NEW DELHI: Israel is attempting to control the Indian media narrative on Palestine, journalists have warned, as they denounced a public attack by Tel Aviv’s envoy on one of India’s most prominent magazines.

Concerns over efforts to influence Indian journalists and their coverage of Israel’s deadly onslaught on Gaza began to emerge last month, when groups of reporters from India suddenly started to fly to Tel Aviv, sharing footage showing them embedded with Israeli troops.

Those that Arab News spoke to have declined to comment on whether they were sponsored by the Israeli government but admitted they were facilitated by its security forces and obtained free visas.

Since the beginning of Israel’s daily bombardment of the Palestinian enclave in retaliation for an Oct. 7 attack by the Gaza-based militant group Hamas, the Israeli ambassador in New Delhi has hosted regular briefings for Indian journalists and this week made a public statement widely seen as an attempt to interfere in their reporting.

In a letter dated Oct. 31, which he shared on social media on the same day, the envoy, Naor Gilon, accused Frontline, an English-language fortnightly published by The Hindu Group, of “importing fake news into the mainstream media.”

The ambassador’s comments came after the magazine, which is famous for in-depth reporting, published a story on the situation in Gaza that featured comments from both Israeli sources and a Hamas spokesperson.

Gilon wrote that interviewing Hamas was “shameful” and raised “serious doubt about journalistic standards and ethical considerations” and that he hoped that The Hindu “reflects on this incident and takes measures to ensure that future interviews are conducted with the rigor and integrity that your readers deserve.”

The authenticity of the letter was confirmed by Frontline editor Vaishna Roy, to whose email address it was sent.

Roy said she was very surprised by “the tone and the tenor” of the letter.

“There is a certain anger, which one doesn’t expect from a diplomatic position, an important position, as the ambassador to a country. There’s lack of restraint and (there is) a personal attack, which surprised me,” she told Arab News.

“We interviewed two Israeli voices and one former PLO spokesperson, and we interviewed the Hamas head of international relations ... As an editor I thought it is important to give both sides a hear.”

Although sent to Roy, the letter was addressed to Suresh Nambath, editor of The Hindu daily, which is owned by the same media group.

“Typically, one writes a letter to the editor, and we would publish it with our response. The ambassador sent it to my email ID but did not address me. When I pointed it out, he did not respond.

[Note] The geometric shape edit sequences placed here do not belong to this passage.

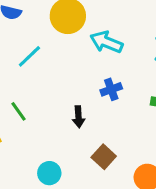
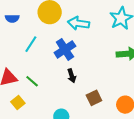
blue cross: (111, 89) -> (65, 49), moved, size x1.5
brown square: (104, 157) -> (94, 98), turned 35

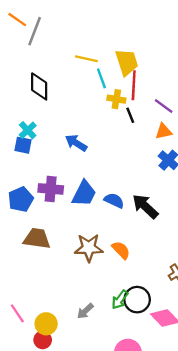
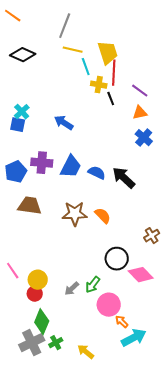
gray line: (35, 31) -> (65, 26), moved
black diamond: (39, 86) -> (23, 55), moved, turned -65
green arrow: (120, 300) -> (93, 285), moved
gray arrow: (85, 311) -> (72, 289), moved

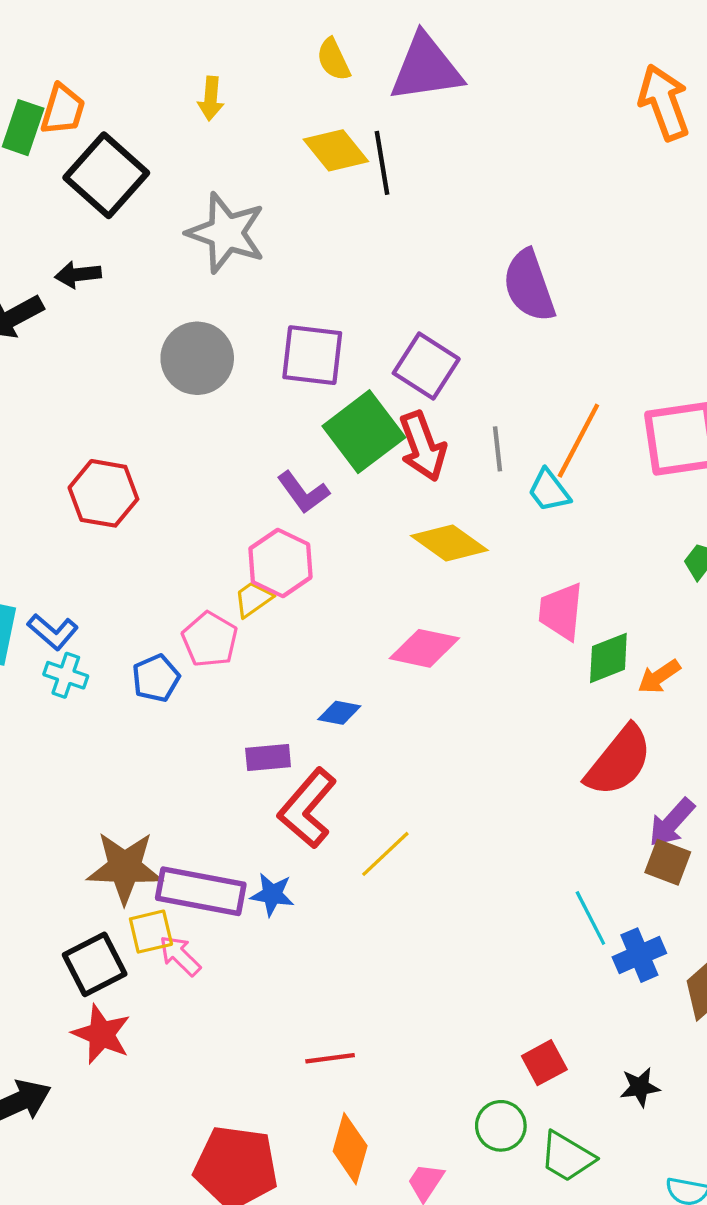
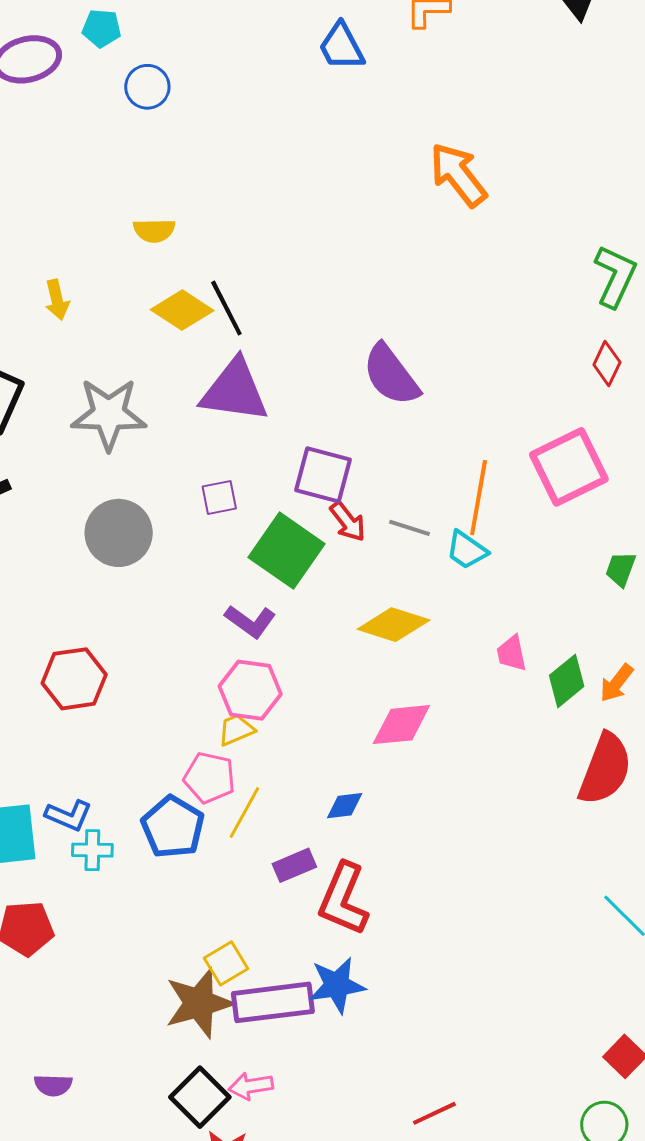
yellow semicircle: (333, 59) -> (154, 231), turned -48
purple triangle: (426, 68) -> (235, 391), moved, turned 34
purple square: (312, 355) -> (219, 498), size x0.6
red arrow: (423, 446) -> (348, 522), moved, size x0.7
gray line: (498, 449) -> (409, 528), turned -48
yellow trapezoid: (253, 599) -> (236, 730), turned 30
pink trapezoid: (561, 611) -> (512, 653), size x0.7
blue pentagon: (156, 678) -> (173, 827), size x1.4
yellow line: (385, 854) -> (244, 813), moved
blue star: (272, 894) -> (337, 985), size x1.4
yellow square: (151, 932) -> (226, 963), moved
pink arrow: (180, 956) -> (251, 1086), moved, turned -36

Instead, the ambassador published the same letter online,” Roy said.

Multiple responses to the ambassador’s post, which Arab News reviewed, contained harassment and threats against the Frontline editor.

“It is unprecedented and it’s not a good omen. We’re seeing a sudden rise in a certain kind of propaganda, which refuses to admit a single voice of dissent,” Roy said.

“They are trying to control the narrative ... The reason why he went to social media is because he knew it would immediately set the troll army on me. And that is exactly what happened.”

Sanjay Kapoor, editor of the English-language political magazine Hardnews, said he saw the same trend, which has also been facilitated by uncritical consumption of Western narratives in India.

“Our media follows the Western media. Many a time, they even carry reports that are contrary to our foreign policy. Many would believe that is a sign or a symbol of independent journalism, but that’s not true,” he told Arab News.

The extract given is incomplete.